Record no. 766. How do I cite this entry?

The Haunted Mere

  • Genre/Type Descriptor(s)
    Translation from Old English
    Poem or Poetry
     
    Language(s)
    English
  • Translator
    Heaney, Seamus
  • Serial Title
    The Threepenny Review
    Volume
    78
    Location Details
    Page 8
    Date
    1999
  • Relationships
    (Downstream) Revised and incorporated into -> Beowulf, Heaney, Seamus (1999)
  • Descriptive Notes

    A translation of Beowulf, lines 1310-79, presented as a freestanding poetic segment of 66 lines (so 4 lines shorter than in the original Old English). Heaney would later make several revisions to the Threepenny Review version as he incorporated it into his full 1999 translation, including restoration of ll. 1341-44, which had been left out of this version (and the discontinuity signaled with an ellipsis).
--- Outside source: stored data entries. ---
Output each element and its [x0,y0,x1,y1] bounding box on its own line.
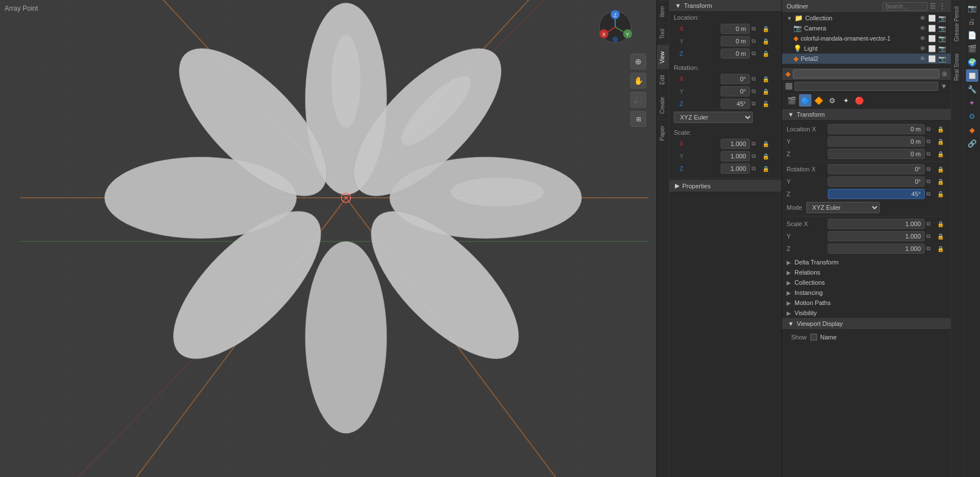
obj-rot-x-val[interactable]: 0° [828,164,925,174]
lock-sy[interactable]: 🔒 [762,153,771,160]
location-z-value[interactable]: 0 m [721,48,750,59]
outliner-filter[interactable]: ☰ [930,2,936,10]
rotation-z-value[interactable]: 45° [721,99,750,109]
lock-sx[interactable]: 🔒 [762,141,771,147]
obj-scale-z-val[interactable]: 1.000 [828,244,925,254]
copy-rz[interactable]: ⧉ [752,100,761,107]
viewport-display-header[interactable]: ▼ Viewport Display [782,318,951,330]
rotation-y-value[interactable]: 0° [721,86,750,96]
prop-icon-physics[interactable]: 🔴 [853,94,866,107]
copy-ry[interactable]: ⧉ [752,88,761,95]
obj-copy-sz[interactable]: ⧉ [926,245,935,252]
outliner-search[interactable] [882,2,928,11]
camera-tool[interactable]: 🎥 [630,92,646,108]
prop-icon-scene[interactable]: 🎬 [785,94,798,107]
obj-lock-sy[interactable]: 🔒 [937,233,946,240]
prop-icon-particles[interactable]: ✦ [840,94,852,107]
prop-particles-icon[interactable]: ✦ [966,96,978,109]
relations-row[interactable]: ▶ Relations [782,267,951,277]
real-snow-tab[interactable]: Real Snow [951,47,963,86]
tab-edit[interactable]: Edit [657,69,669,90]
obj-color-swatch[interactable] [785,83,792,90]
copy-sx[interactable]: ⧉ [752,140,761,147]
lamp-tool[interactable]: ⊞ [630,111,646,127]
lock-icon-lx[interactable]: 🔒 [762,26,771,32]
petal2-hide[interactable]: ⬜ [928,55,936,63]
petal2-render[interactable]: 📷 [938,55,946,63]
viewport[interactable]: Array Point [0,0,669,477]
grease-pencil-tab[interactable]: Grease Pencil [951,0,963,47]
outliner-collection[interactable]: ▼ 📁 Collection 👁 ⬜ 📷 [782,13,951,23]
hand-tool[interactable]: ✋ [630,73,646,89]
obj-copy-lx[interactable]: ⧉ [926,126,935,132]
copy-sz[interactable]: ⧉ [752,165,761,172]
copy-rx[interactable]: ⧉ [752,76,761,82]
prop-object-data-icon[interactable]: ◆ [966,123,978,136]
mandala-render[interactable]: 📷 [938,35,946,42]
obj-lock-ly[interactable]: 🔒 [937,139,946,145]
orientation-widget[interactable]: Z Y X [598,10,632,44]
location-x-value[interactable]: 0 m [721,24,750,34]
collection-hide[interactable]: ⬜ [928,15,936,22]
obj-copy-rz[interactable]: ⧉ [926,191,935,197]
tab-create[interactable]: Create [657,91,669,120]
prop-icon-object[interactable]: 🔷 [799,94,811,107]
cursor-tool[interactable]: ⊕ [630,54,646,69]
lock-ry[interactable]: 🔒 [762,89,771,95]
lock-rz[interactable]: 🔓 [762,101,771,107]
obj-rotation-mode-select[interactable]: XYZ Euler XZY Euler Quaternion [806,202,880,213]
location-y-value[interactable]: 0 m [721,36,750,46]
obj-name-input-2[interactable]: Empty Array Point [794,82,938,91]
mandala-eye[interactable]: 👁 [920,35,926,42]
instancing-row[interactable]: ▶ Instancing [782,288,951,298]
rotation-x-value[interactable]: 0° [721,74,750,84]
prop-icon-mesh[interactable]: 🔶 [813,94,825,107]
camera-eye[interactable]: 👁 [920,25,926,32]
copy-sy[interactable]: ⧉ [752,153,761,160]
prop-view-layer-icon[interactable]: 📄 [966,29,978,41]
obj-lock-lx[interactable]: 🔒 [937,126,946,132]
tab-view[interactable]: View [657,45,669,69]
obj-scale-x-val[interactable]: 1.000 [828,219,925,229]
obj-lock-lz[interactable]: 🔒 [937,151,946,157]
obj-copy-ry[interactable]: ⧉ [926,178,935,185]
visibility-row[interactable]: ▶ Visibility [782,308,951,318]
properties-section-header[interactable]: ▶ Properties [669,180,782,192]
copy-icon-lz[interactable]: ⧉ [752,50,761,57]
scale-z-value[interactable]: 1.000 [721,164,750,174]
scale-x-value[interactable]: 1.000 [721,139,750,149]
obj-lock-ry[interactable]: 🔒 [937,179,946,185]
lock-icon-lz[interactable]: 🔒 [762,51,771,57]
mandala-hide[interactable]: ⬜ [928,35,936,42]
collection-expand[interactable]: ▼ [787,15,792,21]
obj-rot-y-val[interactable]: 0° [828,176,925,187]
transform-section-header[interactable]: ▼ Transform [669,0,782,12]
obj-copy-rx[interactable]: ⧉ [926,166,935,173]
prop-modifier-icon[interactable]: 🔧 [966,83,978,95]
lock-icon-ly[interactable]: 🔒 [762,38,771,45]
outliner-camera[interactable]: 📷 Camera 👁 ⬜ 📷 [782,23,951,33]
name-checkbox[interactable] [810,334,817,341]
obj-lock-sx[interactable]: 🔒 [937,221,946,227]
prop-world-icon[interactable]: 🌍 [966,56,978,68]
prop-filter-icon[interactable]: ▼ [941,82,947,90]
prop-icon-material[interactable]: ⚙ [826,94,838,107]
obj-copy-lz[interactable]: ⧉ [926,151,935,157]
obj-loc-x-val[interactable]: 0 m [828,124,925,134]
obj-lock-sz[interactable]: 🔒 [937,246,946,252]
copy-icon-lx[interactable]: ⧉ [752,25,761,32]
delta-transform-row[interactable]: ▶ Delta Transform [782,257,951,267]
obj-scale-y-val[interactable]: 1.000 [828,231,925,241]
prop-output-icon[interactable]: 🖨 [966,15,978,28]
prop-render-icon[interactable]: 📷 [966,2,978,14]
copy-icon-ly[interactable]: ⧉ [752,38,761,45]
fake-btn-1[interactable]: ⊕ [942,70,947,78]
prop-physics-icon[interactable]: ⚙ [966,110,978,122]
light-eye[interactable]: 👁 [920,45,926,52]
rotation-mode-select[interactable]: XYZ Euler XZY Euler Quaternion [674,112,753,123]
camera-hide[interactable]: ⬜ [928,25,936,32]
prop-constraints-icon[interactable]: 🔗 [966,137,978,149]
obj-loc-z-val[interactable]: 0 m [828,149,925,159]
lock-rx[interactable]: 🔒 [762,76,771,82]
tab-paper[interactable]: Paper [657,120,669,147]
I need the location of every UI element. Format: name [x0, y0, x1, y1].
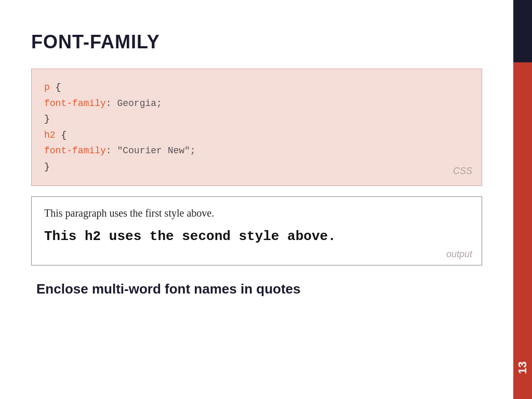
output-h2: This h2 uses the second style above. — [44, 229, 469, 244]
code-line-2: font-family: Georgia; — [44, 96, 469, 112]
code-line-5: font-family: "Courier New"; — [44, 143, 469, 159]
output-block: This paragraph uses the first style abov… — [31, 196, 482, 265]
code-selector-p: p — [44, 82, 50, 92]
code-brace-4: } — [44, 162, 50, 172]
code-selector-h2: h2 — [44, 130, 56, 140]
code-line-4: h2 { — [44, 127, 469, 143]
sidebar-top-dark — [513, 0, 532, 62]
code-value-2: : "Courier New"; — [106, 145, 196, 156]
css-code-block: p { font-family: Georgia; } h2 { font-fa… — [31, 69, 482, 186]
page-title: FONT-FAMILY — [31, 31, 482, 53]
code-line-1: p { — [44, 79, 469, 96]
main-content: FONT-FAMILY p { font-family: Georgia; } … — [0, 0, 513, 399]
code-line-6: } — [44, 159, 469, 175]
code-brace-3: { — [56, 130, 67, 140]
code-property-1: font-family — [44, 98, 106, 109]
code-property-2: font-family — [44, 145, 106, 156]
output-label: output — [446, 249, 472, 260]
code-brace-1: { — [50, 82, 61, 92]
output-paragraph: This paragraph uses the first style abov… — [44, 207, 469, 219]
code-line-3: } — [44, 111, 469, 127]
code-value-1: : Georgia; — [106, 98, 162, 109]
code-brace-2: } — [44, 114, 50, 124]
page-number: 13 — [513, 347, 532, 389]
css-label: CSS — [453, 163, 472, 179]
bottom-note: Enclose multi-word font names in quotes — [31, 281, 482, 297]
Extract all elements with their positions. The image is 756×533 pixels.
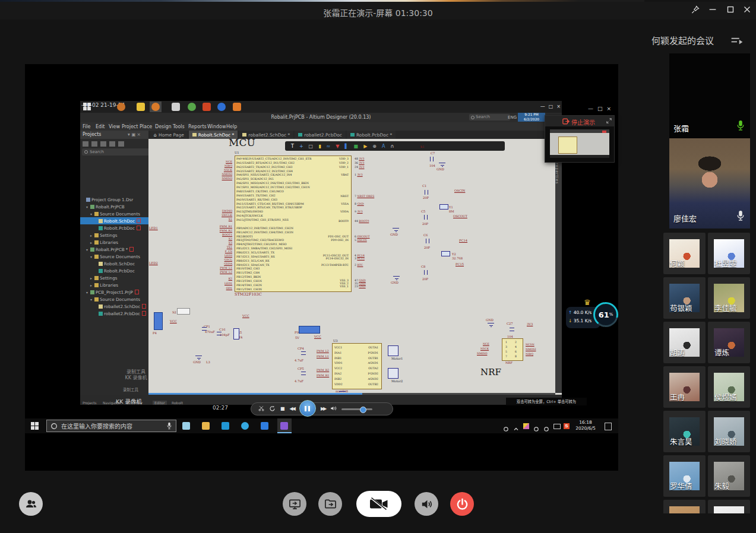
participant-tile[interactable] [708, 500, 750, 513]
toolbar-tool-icon[interactable]: ∩ [390, 144, 394, 149]
repeat-icon[interactable] [269, 405, 276, 413]
tab-roballet2-pcbdoc[interactable]: roballet2.PcbDoc [295, 131, 346, 139]
powerpoint-icon[interactable] [203, 103, 211, 111]
participant-tile[interactable]: 杜昱雯 [708, 233, 750, 274]
menu-view[interactable]: View [109, 124, 120, 129]
participant-tile[interactable]: 胡涛 [663, 322, 706, 363]
participant-tile[interactable]: 苟银颖 [663, 277, 706, 319]
qq-browser-icon[interactable] [241, 422, 249, 430]
close-icon[interactable] [740, 2, 754, 17]
pin-icon[interactable] [688, 2, 702, 17]
menu-edit[interactable]: Edit [96, 124, 105, 129]
toolbar-tool-icon[interactable]: T [291, 144, 294, 149]
tree-item-source-documents[interactable]: ▾Source Documents [80, 296, 159, 303]
tree-item-project-group-1-dsr[interactable]: Project Group 1.Dsr [80, 196, 150, 203]
document-tabs[interactable]: ⌂Home PageRobolt.SchDoc *roballet2.SchDo… [150, 131, 396, 139]
toolbar-tool-icon[interactable]: A [382, 144, 385, 149]
participant-grid[interactable]: 何颖杜昱雯苟银颖李佳毓胡涛谭炼王冉侯煜嫣朱言昊刘晓娇罗华倩朱毅 [663, 233, 750, 513]
toolbar-tool-icon[interactable]: ▌ [344, 144, 348, 149]
volume-slider-thumb[interactable] [360, 407, 366, 413]
expand-icon[interactable] [606, 118, 612, 123]
battery-icon[interactable] [553, 424, 561, 429]
participant-tile[interactable]: 何颖 [663, 233, 706, 274]
video-tile-presenter[interactable]: 张霜 [669, 53, 750, 138]
toolbar-tool-icon[interactable]: ⊕ [372, 144, 377, 149]
menu-project[interactable]: Project [122, 124, 138, 129]
floating-toolbar[interactable]: T+□▮≈▼▌■▶⊕A∩ [285, 141, 505, 151]
share-file-button[interactable] [318, 492, 342, 516]
volume-slider[interactable] [341, 408, 372, 410]
tree-item-settings[interactable]: ▸Settings [80, 231, 159, 239]
app-orange-icon[interactable] [117, 103, 125, 111]
snapshot-icon[interactable] [258, 405, 264, 413]
sogou-icon[interactable]: S [564, 423, 570, 429]
volume-icon[interactable] [533, 423, 539, 429]
participant-tile[interactable]: 刘晓娇 [708, 411, 750, 452]
participant-tile[interactable]: 谭炼 [708, 322, 750, 363]
camera-toggle-button[interactable] [356, 491, 401, 517]
minimize-icon[interactable]: — [540, 104, 545, 109]
start-button[interactable] [31, 422, 39, 430]
close-icon[interactable]: × [607, 106, 612, 112]
presenter-pip-window[interactable]: 停止演示 [545, 115, 615, 163]
task-view-icon[interactable] [182, 422, 190, 430]
media-player-icon[interactable] [280, 422, 288, 430]
video-tile-camera[interactable]: 廖佳宏 [669, 138, 750, 229]
participants-button[interactable] [19, 492, 43, 516]
panel-toolbar-icon[interactable] [100, 141, 106, 147]
visual-studio-icon[interactable] [188, 103, 196, 111]
tab-robolt-pcbdoc--[interactable]: Robolt.PcbDoc * [347, 131, 396, 139]
panel-toolbar-icon[interactable] [109, 141, 115, 147]
pause-button[interactable] [299, 400, 316, 417]
panel-toolbar-icon[interactable] [91, 141, 97, 147]
firefox-icon[interactable] [233, 103, 241, 111]
participant-tile[interactable]: 李佳毓 [708, 277, 750, 319]
toolbar-tool-icon[interactable]: □ [309, 144, 314, 149]
participant-tile[interactable]: 朱毅 [708, 455, 750, 497]
share-screen-button[interactable] [283, 492, 306, 516]
end-call-button[interactable] [450, 492, 474, 516]
speaker-button[interactable] [415, 492, 438, 516]
toolbar-tool-icon[interactable]: + [299, 144, 303, 149]
participant-tile[interactable]: 侯煜嫣 [708, 366, 750, 408]
altium-icon[interactable] [151, 103, 160, 111]
pip-header[interactable]: 停止演示 [545, 116, 614, 126]
participant-tile[interactable]: 朱言昊 [663, 411, 706, 452]
player-volume-icon[interactable] [330, 405, 337, 413]
toolbar-tool-icon[interactable]: ▮ [318, 144, 321, 149]
menu-place[interactable]: Place [140, 124, 152, 129]
media-player-window-buttons[interactable]: —□× [588, 106, 611, 112]
user-icon[interactable] [503, 423, 509, 429]
minimize-icon[interactable] [706, 2, 720, 17]
altium-window-buttons[interactable]: —□× [540, 104, 561, 109]
restore-icon[interactable]: □ [549, 104, 553, 109]
notification-center-icon[interactable] [605, 423, 612, 430]
participant-tile[interactable]: 罗华倩 [663, 455, 706, 497]
close-icon[interactable]: × [556, 104, 561, 109]
maximize-icon[interactable] [723, 2, 738, 17]
status-doc[interactable]: Robolt [172, 401, 183, 405]
menu-design[interactable]: Design [155, 124, 172, 129]
rewind-icon[interactable]: ◀◀ [290, 407, 295, 411]
chevron-up-icon[interactable] [513, 423, 519, 429]
tree-item-source-documents[interactable]: ▾Source Documents [80, 210, 159, 217]
shared-screen-stage[interactable]: -06-02 21-19-14—□×Robalit.PrjPCB - Altiu… [25, 64, 618, 471]
minimize-icon[interactable]: — [588, 106, 593, 112]
file-explorer-icon[interactable] [202, 422, 210, 430]
menu-tools[interactable]: Tools [173, 124, 185, 129]
taskbar-clock[interactable]: 16:18 2020/6/5 [571, 420, 600, 432]
menu-help[interactable]: Help [226, 124, 237, 129]
player-control-bar[interactable]: ■ ◀◀ ▶▶ [251, 402, 393, 415]
toolbar-tool-icon[interactable]: ▼ [336, 144, 339, 149]
menu-file[interactable]: File [83, 124, 90, 129]
cad-doc-icon[interactable] [172, 103, 180, 111]
wps-icon[interactable] [261, 422, 268, 430]
chrome-icon[interactable] [137, 103, 145, 111]
windows-start-icon[interactable] [83, 103, 91, 111]
stop-presenting-button[interactable]: 停止演示 [571, 118, 595, 126]
participant-list-toggle-icon[interactable] [730, 36, 744, 47]
tree-item-settings[interactable]: ▸Settings [80, 274, 159, 281]
status-mode[interactable]: Editor [153, 401, 167, 405]
menu-window[interactable]: Window [207, 124, 226, 129]
panel-toolbar-icon[interactable] [118, 141, 124, 147]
    The translation begins:

    Beowulf was quickly brought to the chamber:
    the winner of fights, the arch-warrior,
    came first-footing in with his fellow troops
    to where the king in his wisdom waited,
    still wondering whether Almighty God
    would ever turn the tide of his misfortunes.
    So Beowulf entered with his band in attendance
    and the wooden floor-boards banged and rang
    as he advanced, hurrying to address
    the prince of the Ingwins, asking if he'd rested
    since the urgent summons had come as a surprise. (8)

    And ends:

    ["]When wind blows up and stormy weather
    makes clouds scud and the skies weep,
    out of its depths a dirty surge
    is pitched toward the heavens. Now help depends
    again on you and on you alone.
    The gap of danger where the demon waits
    is still unknown to you. Seek it if you dare." (8)

     
    Notes on Prior Documentation

    Not mentioned specifically in MO2, but MO2 1987(c) references Heaney's "many other fragmentary translations" in advance of his 1999 full translation.

     
    Authentication

    BAM (from digital copy accessed via JSTOR).